Quindi secondo te è possibile essere un imprenditore di successo senza essere costretto a lavorare tutto il giorno?
Non dico che è possibile, affermo con grande forza che è l’unica strada! Se passi regolarmente più di 8 ore in azienda preparati ad una morte lenta ed irreversibile.
Certo, ci posso essere brevi momenti di sovraccarico, ma dovrebbero essere sempre bilanciati da periodi di riposo. Io stesso fino a cinque anni fa lavoravo in media 12 ore al giorno, 6 giorni su 7, e non facevo mai più di due settimane di vacanze all’anno. Ora lavoro in media 3 giorni a settimana, facendo almeno 4 mesi di vacanze. Con fatturato ed utili in costante crescita. Per non parlare della qualità di vita, mia e della mia famiglia. Tutto questo, come dice una nota pubblicità, “non ha prezzo”.
Ecco perché sostengo che il mero fatturato o successo non possa essere il fine ultimo di un imprenditore. Dovrebbe invece ambire alla realizzazione, ovvero al vero benessere, sia suo che di chi lo circonda.

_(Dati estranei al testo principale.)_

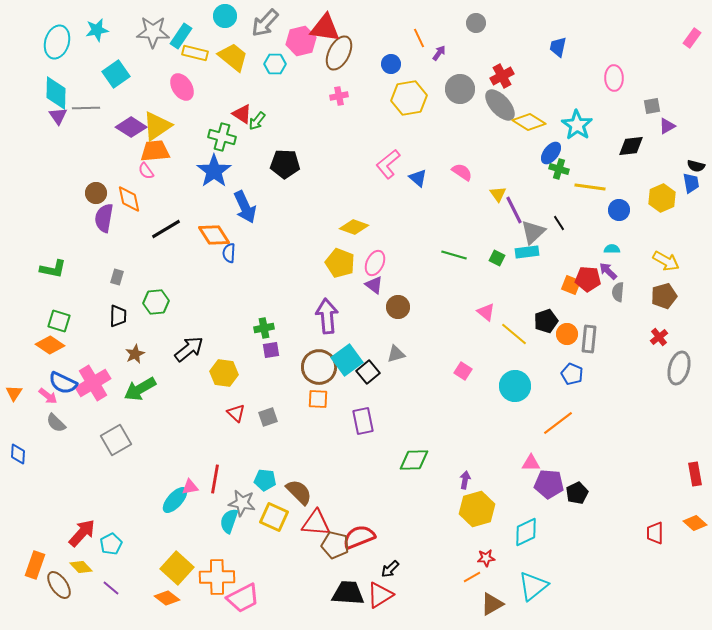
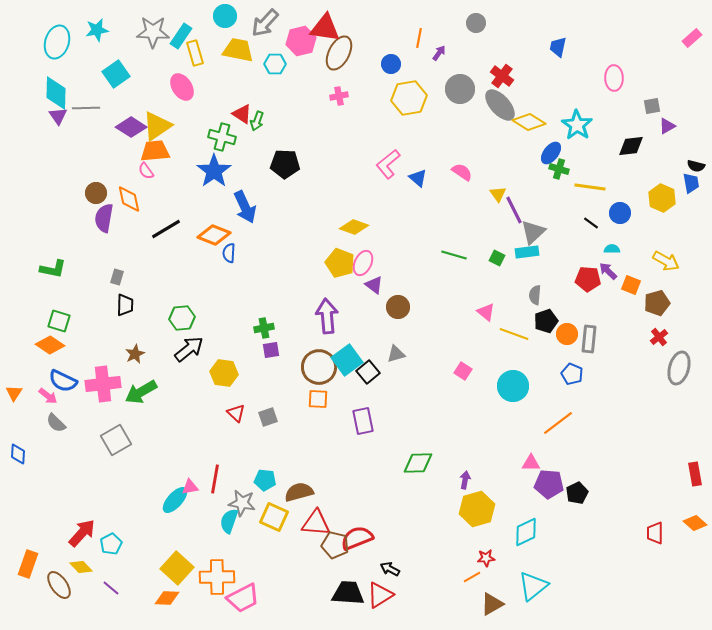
orange line at (419, 38): rotated 36 degrees clockwise
pink rectangle at (692, 38): rotated 12 degrees clockwise
yellow rectangle at (195, 53): rotated 60 degrees clockwise
yellow trapezoid at (233, 57): moved 5 px right, 7 px up; rotated 28 degrees counterclockwise
red cross at (502, 76): rotated 25 degrees counterclockwise
green arrow at (257, 121): rotated 18 degrees counterclockwise
yellow hexagon at (662, 198): rotated 12 degrees counterclockwise
blue circle at (619, 210): moved 1 px right, 3 px down
black line at (559, 223): moved 32 px right; rotated 21 degrees counterclockwise
orange diamond at (214, 235): rotated 36 degrees counterclockwise
pink ellipse at (375, 263): moved 12 px left
orange square at (571, 285): moved 60 px right
gray semicircle at (618, 292): moved 83 px left, 3 px down
brown pentagon at (664, 296): moved 7 px left, 7 px down
green hexagon at (156, 302): moved 26 px right, 16 px down
black trapezoid at (118, 316): moved 7 px right, 11 px up
yellow line at (514, 334): rotated 20 degrees counterclockwise
blue semicircle at (63, 383): moved 2 px up
pink cross at (93, 383): moved 10 px right, 1 px down; rotated 24 degrees clockwise
cyan circle at (515, 386): moved 2 px left
green arrow at (140, 389): moved 1 px right, 3 px down
green diamond at (414, 460): moved 4 px right, 3 px down
brown semicircle at (299, 492): rotated 60 degrees counterclockwise
red semicircle at (359, 537): moved 2 px left, 1 px down
orange rectangle at (35, 565): moved 7 px left, 1 px up
black arrow at (390, 569): rotated 72 degrees clockwise
orange diamond at (167, 598): rotated 35 degrees counterclockwise
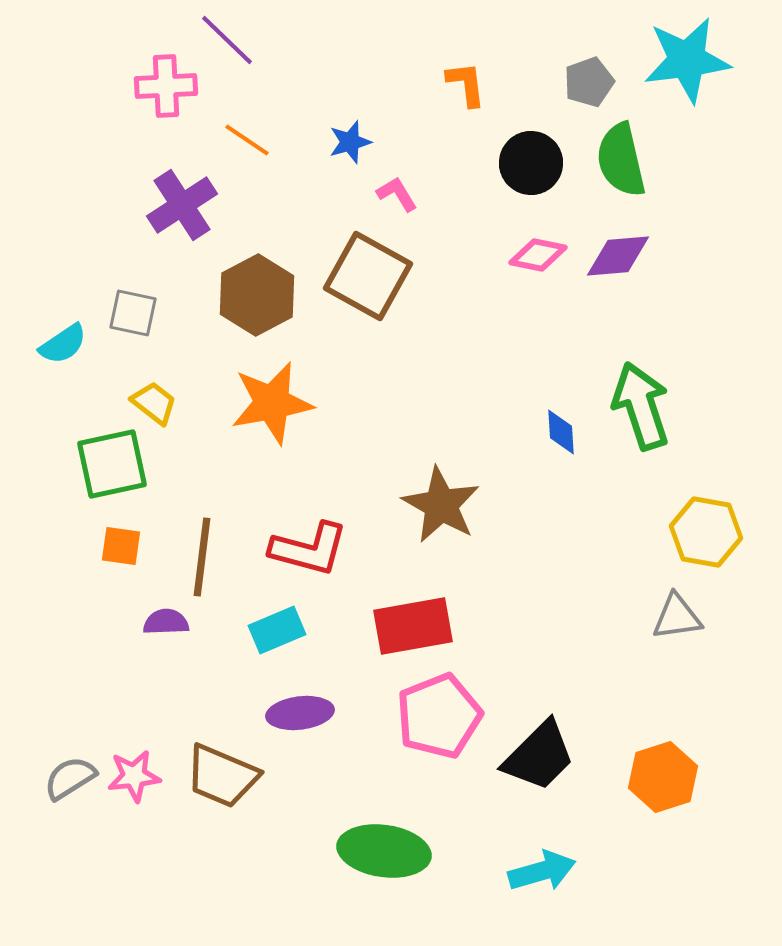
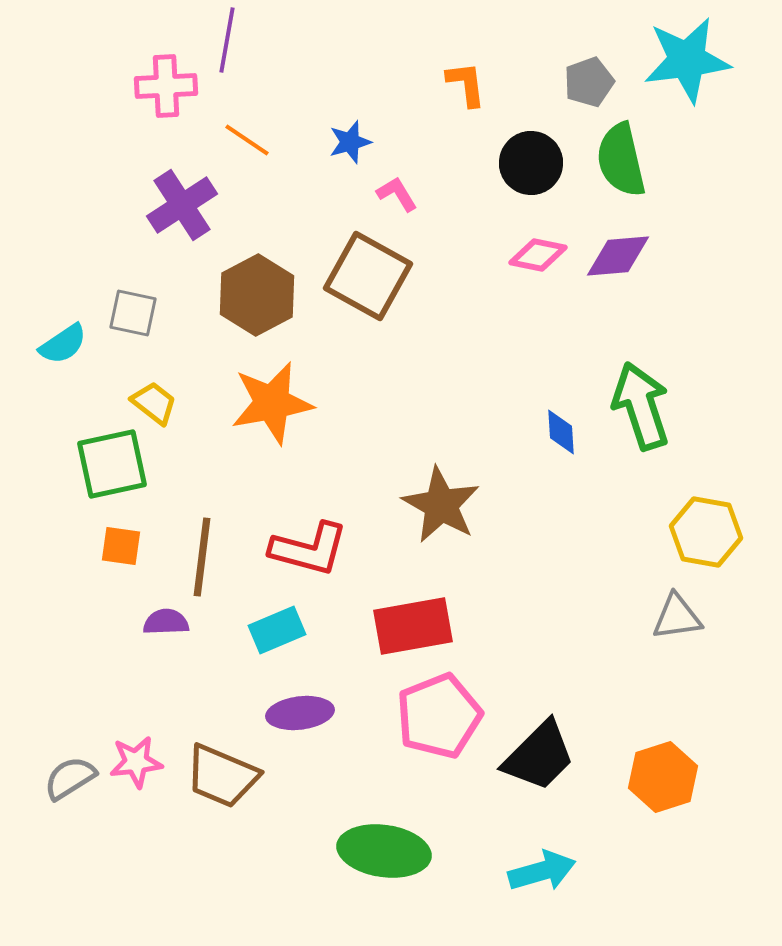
purple line: rotated 56 degrees clockwise
pink star: moved 2 px right, 14 px up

Parliamo di crescita personale, qual è il suo ruolo nel business aziendale?
Per rispondere userò una metafora: se all’interno di un piccolo bicchiere continui a versare del contenuto, questo, dopo un po’, traboccherà. Il bicchiere rappresenta la capacità della persona di recepire ed applicare le nuove competenze richieste dal mercato, ovvero il contenuto. Intendo competenze tecniche, legate quindi all’organizzazione, alla vendita, al marketing, al controllo di gestione. Ma soprattutto le competenze relazionali, ossia la capacità di ottenere il meglio dalle persone che ci circondano, smussando quei lati della personalità che a volte ci penalizzano. Mi riferisco a coloro che spesso sono aggressivi, permalosi, presuntuosi, emotivamente fragili o perennemente stressati. Un lusso che non ci si può più permettere.
A tal proposito, che consiglio daresti ai professionisti “leoni da tastiera” che passano parte del loro tempo a buttare fango sui colleghi?
Gli direi la semplice verità: ovvero che quello è un modello oramai sorpassato, che al massimo può dare qualche piccola soddisfazione nel breve termine. Per vincere nel medio-lungo periodo bisogna creare rapporti forti, valorizzando la benevolenza. Il che non vuol dire né diventare “buonisti”, né fare i “piacioni” a tutti i costi. Ma semplicemente essere una persona con cui tutti andremmo volentieri a berci una birra o in vacanza.
Qual è stata una delle situazioni aziendali più difficili a cui hai lavorato?
In genere le situazioni più complesse da gestire sono state quelle in cui si intrecciavano aspetti aziendali e conflitti famigliari: passaggi generazionali turbolenti tra padre e figli, parenti in lotta per gelosie o incomprensioni, dissidi personali tramutati in faide o fazioni, e così via.
Ma devo anche ammettere che sono le situazioni in cui riesco a dare il meglio e dalle quali traggo le soddisfazioni più grandi.
Sentirsi dire “Con il tuo aiuto abbiamo salvato l’azienda, ma soprattutto l’armonia famigliare” rappresenta senza dubbio la gratificazione più bella.